A malincuore, con estrema rabbia e delusione, mista a rassegnazione e frustrazione, la società del Presidente Salvatore Rettura è costretta ad alzare bandiera bianca, impossibilitata a sostenere una nuova stagione, dopo quella appena trascorsa, lontano dagli impianti di Lamezia.
“Sono arrabbiato, sono amareggiato. Non volevo finisse così, non doveva finire così”. Così il numero 1 del club giallorosso ad un mese e mezzo dalla conclusione della stagione regolare vissuta da nomadi per i palazzetti di mezza Calabria. “Dopo gli sforzi economici e logistici sostenuti in questa stagione confidavamo in una svolta a livello burocratico per poter tornare a giocare ed allenarci a Lamezia. Con i commissari sappiamo che questo non succederà, così come non si è mosso nulla nell’ultimo anno e mezzo e sostenere un’altra stagione tra San Pietro a Maida e Cosenza è da pazzi, non ce lo possiamo proprio permettere.”
La Top Volley Lamezia si ferma quindi qui.
“Abbiamo trovato l’accordo per la cessione del titolo di A3 – asserisce deluso Rettura – Ho ricevuto molte richieste, mi hanno contattato diverse società della Calabria per portare il titolo dove le strutture per esercitare questo sport e a determinati livelli ci sono.”

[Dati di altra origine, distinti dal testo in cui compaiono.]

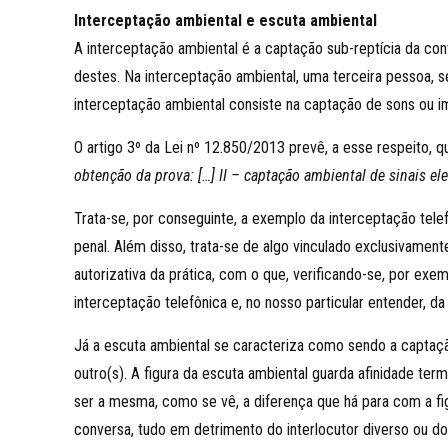
Interceptação ambiental e escuta ambiental
A interceptação ambiental é a captação sub-reptícia da co
destes. Na interceptação ambiental, uma terceira pessoa, s
interceptação ambiental consiste na captação de sons ou i
O artigo 3º da Lei nº 12.850/2013 prevê, a esse respeito, 
obtenção da prova: […] II – captação ambiental de sinais el
Trata-se, por conseguinte, a exemplo da interceptação tele
penal. Além disso, trata-se de algo vinculado exclusivament
autorizativa da prática, com o que, verificando-se, por exemp
interceptação telefônica e, no nosso particular entender, 
Já a escuta ambiental se caracteriza como sendo a captaç
outro(s). A figura da escuta ambiental guarda afinidade ter
ser a mesma, como se vê, a diferença que há para com a fi
conversa, tudo em detrimento do interlocutor diverso ou do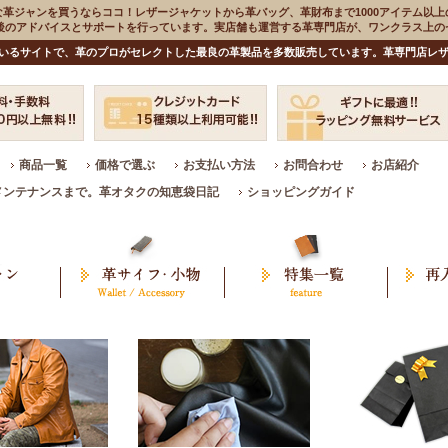
な革ジャンを買うならココ！レザージャケットから革バッグ、革財布まで1000アイテム以上
入後のアドバイスとサポートを行っています。実店舗も運営する革専門店が、ワンクラス上
いるサイトで、革のプロがセレクトした最良の革製品を多数販売しています。革専門店レザ
商品一覧
価格で選ぶ
お支払い方法
お問合わせ
お店紹介
メンテナンスまで。革オタクの知恵袋日記
ショッピングガイド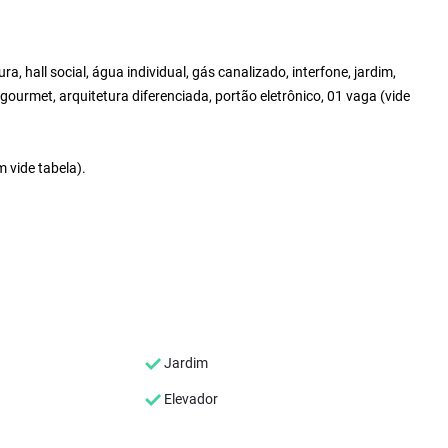
a, hall social, água individual, gás canalizado, interfone, jardim,
ourmet, arquitetura diferenciada, portão eletrônico, 01 vaga (vide
 vide tabela).
Jardim
Elevador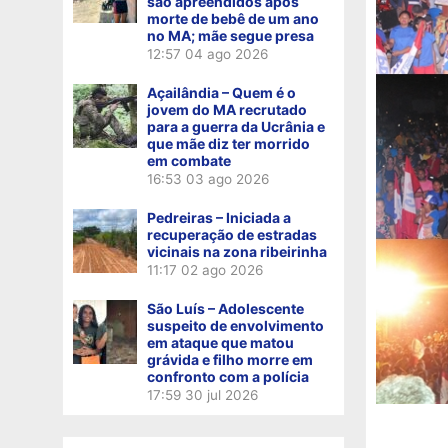
são apreendidos após
morte de bebê de um ano
no MA; mãe segue presa
12:57
04 ago 2026
Açailândia – Quem é o
jovem do MA recrutado
para a guerra da Ucrânia e
que mãe diz ter morrido
em combate
16:53
03 ago 2026
Pedreiras – Iniciada a
recuperação de estradas
vicinais na zona ribeirinha
11:17
02 ago 2026
São Luís – Adolescente
suspeito de envolvimento
em ataque que matou
grávida e filho morre em
confronto com a polícia
17:59
30 jul 2026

L’ultimo passaggio del presidente giallorosso è un ringraziamento a chi, nonostante le mille difficoltà incontrate, è stato vicino al club.
“Devo solo dire grazie a chi nonostante tutto ci ha sostenuto. Grazie a tutti gli sponsor che hanno deciso di investire nel nostro progetto, grazie a Pino Fuoco per averci permesso di giocare a Cosenza per quasi tutta la stagione, grazie ai miei fantastici dirigenti che hanno sostenuto sacrifici enormi pur di far regolarmente scendere in campo i ragazzi ogni domenica, grazie ai ragazzi e a tutto lo staff con i quali avremmo di certo giocato un campionato all’altezza nella prossima serie A3. Chi mi conosce sa quanto volessi continuare, quanto volessi portare avanti questo progetto. Ce lo hanno impedito e così non è possibile proseguire. Grazie a chi ha creduto in noi e comunque forza Top Volley Lamezia”.